Il pilot di Touch, girato dopo l’estate per via degli impegni del protagonista Kiefer Sutherland a Broadway, ha convinto i vertici della Fox: la rete ha infatti commissionato alla produzione una prima stagione di 13 episodi.

Ecco il comunicato ufficiale rilasciato nelle scorse ore

La FOX ha ordinato 13 episodi della nuova serie drammatica TOUCH, creata e scritta da Tim Kring (nominato agli Emmy per “Heroes”); l’annuncio è giunto oggi da Kevin Reilly, Presidente della divisione Entertainment di Fox Broadcasting Company. TOUCH, che ha come protagonista il vincitore del Golden Globe nonchè premio Emmy Kiefer Sutherland, debutterà nella programmazione primaverile del 2012. Il pilot è stato diretto e prodotto da Francis Lawrence (“Water for Elephants”), e lo show proviene dalla Chernin Entertainment e dalla Tailwind Productions, in associazione con la 20th Century Fox Television.

TOUCH è un’altra ambiziosa serie di Tim Kring che è eseguita in modo meraviglioso e che ha dei temi incredibilmente risonanti per i nostri tempi” ha dichiarato Reilly. “Con il ritorno di Kiefer sulla rete come volto e forza dietro questa nuova serie, ho fiducia che questa primavera avrà una certa risposta dal pubblico.

E Sutherland ha aggiunto: “Di tanto in tanto si viene a contatto con un materiale cui non puoi dir di no. Questo fatto, unito all’opportunità di lavorare di nuovo con Peter Chernin e con Fox, mi rende entusiasta di far parte di questo progetto. Sono anche impaziente di lavorare con uno straordinario scrittore e produttore come Tim Kring. ”

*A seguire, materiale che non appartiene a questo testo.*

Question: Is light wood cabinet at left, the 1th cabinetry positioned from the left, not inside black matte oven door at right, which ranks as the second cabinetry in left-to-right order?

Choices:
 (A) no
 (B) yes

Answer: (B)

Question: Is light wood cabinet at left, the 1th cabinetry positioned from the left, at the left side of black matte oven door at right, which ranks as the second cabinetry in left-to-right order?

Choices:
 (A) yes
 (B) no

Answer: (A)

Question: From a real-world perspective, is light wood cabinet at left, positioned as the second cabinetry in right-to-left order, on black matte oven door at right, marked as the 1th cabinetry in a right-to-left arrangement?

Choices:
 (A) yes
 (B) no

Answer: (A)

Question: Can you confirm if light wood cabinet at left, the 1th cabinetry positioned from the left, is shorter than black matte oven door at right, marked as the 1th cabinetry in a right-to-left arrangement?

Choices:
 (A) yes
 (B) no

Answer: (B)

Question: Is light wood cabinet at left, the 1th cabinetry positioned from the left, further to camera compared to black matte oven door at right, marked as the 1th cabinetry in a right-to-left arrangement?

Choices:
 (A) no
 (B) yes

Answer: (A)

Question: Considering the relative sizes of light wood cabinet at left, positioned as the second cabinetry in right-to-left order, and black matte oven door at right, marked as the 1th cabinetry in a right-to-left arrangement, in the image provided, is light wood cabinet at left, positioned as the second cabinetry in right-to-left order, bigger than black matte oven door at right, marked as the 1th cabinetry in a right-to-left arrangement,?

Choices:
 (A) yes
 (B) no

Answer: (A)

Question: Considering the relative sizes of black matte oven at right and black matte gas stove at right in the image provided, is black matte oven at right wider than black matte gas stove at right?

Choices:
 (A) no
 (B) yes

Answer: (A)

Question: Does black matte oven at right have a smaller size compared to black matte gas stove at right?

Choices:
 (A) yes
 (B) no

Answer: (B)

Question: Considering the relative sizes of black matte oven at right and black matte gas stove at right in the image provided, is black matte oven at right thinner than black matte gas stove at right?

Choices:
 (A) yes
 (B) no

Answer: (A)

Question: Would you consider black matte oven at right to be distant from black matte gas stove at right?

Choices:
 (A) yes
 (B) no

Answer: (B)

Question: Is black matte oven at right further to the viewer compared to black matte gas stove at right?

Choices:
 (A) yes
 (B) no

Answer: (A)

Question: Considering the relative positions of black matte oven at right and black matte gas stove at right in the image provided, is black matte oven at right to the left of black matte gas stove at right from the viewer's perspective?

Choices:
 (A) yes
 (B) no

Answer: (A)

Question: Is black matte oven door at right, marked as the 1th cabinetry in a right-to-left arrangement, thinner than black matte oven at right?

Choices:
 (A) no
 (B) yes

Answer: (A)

TOUCH è incentrato sulla figura di MARTIN BOHM (Sutherland), un vedovo e padre tormentato dall’impossibilità di comunicare con il figlio muto di 11 anni, JAKE (David Mazouz). Dopo aver tentato invano, per diverse volte, di tenere Jake a scuola, Martin riceve la visita di CLEA HOPKINS (Gugu Mbatha-Raw), un’assistente sociale che ha il compito di constatare se il bambino vive in uno stato di benessere o meno. Tutto cambia quando Martin scopre che Jake possiede un dono sbalorditivo: l’abilità di vedere cose che nessun altro può vedere, che gli consente di collegare tra loro eventi che in apparenza sembrerebbero non avere nulla in comune. Senza alcun dubbio Jake comunica. Ma non lo fa con le parole, lo fa con i numeri. Martin incontra ARTHUR DEWITT (Danny Glover), un professore e un esperto di bambini che possiedono doni speciali che vengono tradotti numericamente. Adesso spetta a Martin decifrare il significato dei numeri e la connessione che hanno con le persone che si ritrovano coinvolte attraverso di loro.